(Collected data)
_ _ _ _

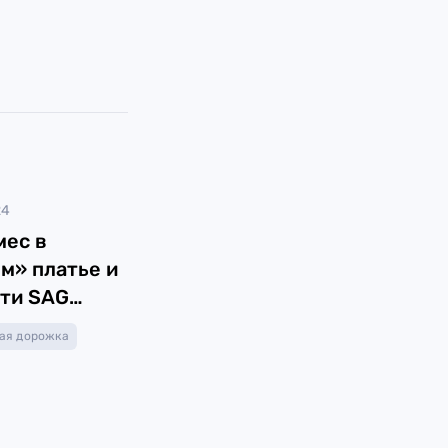
24
мес в
м» платье и
сти SAG
24
ая дорожка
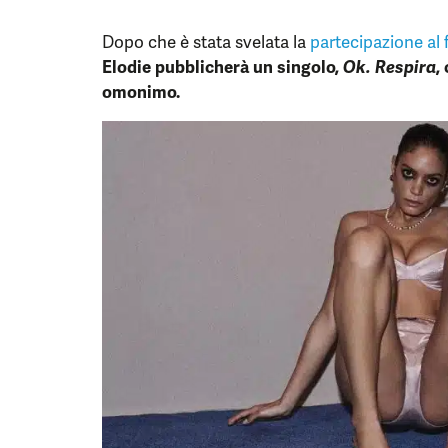
Dopo che è stata svelata la
partecipazione al 
Elodie pubblicherà un singolo,
Ok. Respira
,
omonimo.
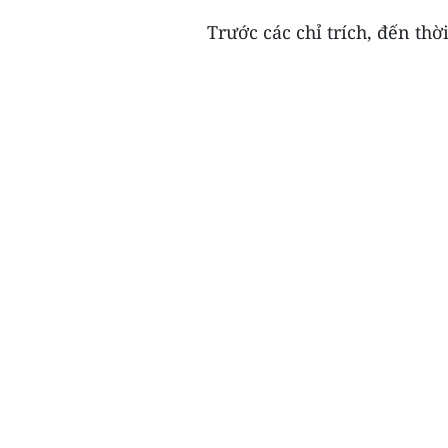
Trước các chỉ trích, đến thờ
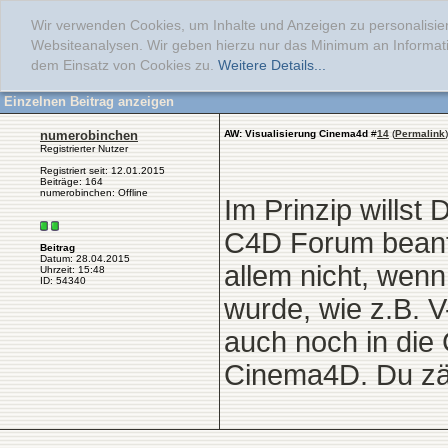
Wir verwenden Cookies, um Inhalte und Anzeigen zu personalisier
Websiteanalysen. Wir geben hierzu nur das Minimum an Informati
dem Einsatz von Cookies zu.
Weitere Details...
Einzelnen Beitrag anzeigen
numerobinchen
AW: Visualisierung Cinema4d
#
14
(
Permalink
)
Registrierter Nutzer
Registriert seit: 12.01.2015
Beiträge: 164
numerobinchen: Offline
Im Prinzip willst
C4D Forum beantwo
Beitrag
Datum: 28.04.2015
allem nicht, wen
Uhrzeit: 15:48
ID: 54340
wurde, wie z.B. 
auch noch in die 
Cinema4D. Du zäu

_ _ _ _

- PROBLEM TO SOLVE
Show all lines above holding the word "Cookies".

- EXERCISE RESULT
Wir verwenden Cookies, um Inhalte und Anzeigen zu personalisier
dem Einsatz von Cookies zu.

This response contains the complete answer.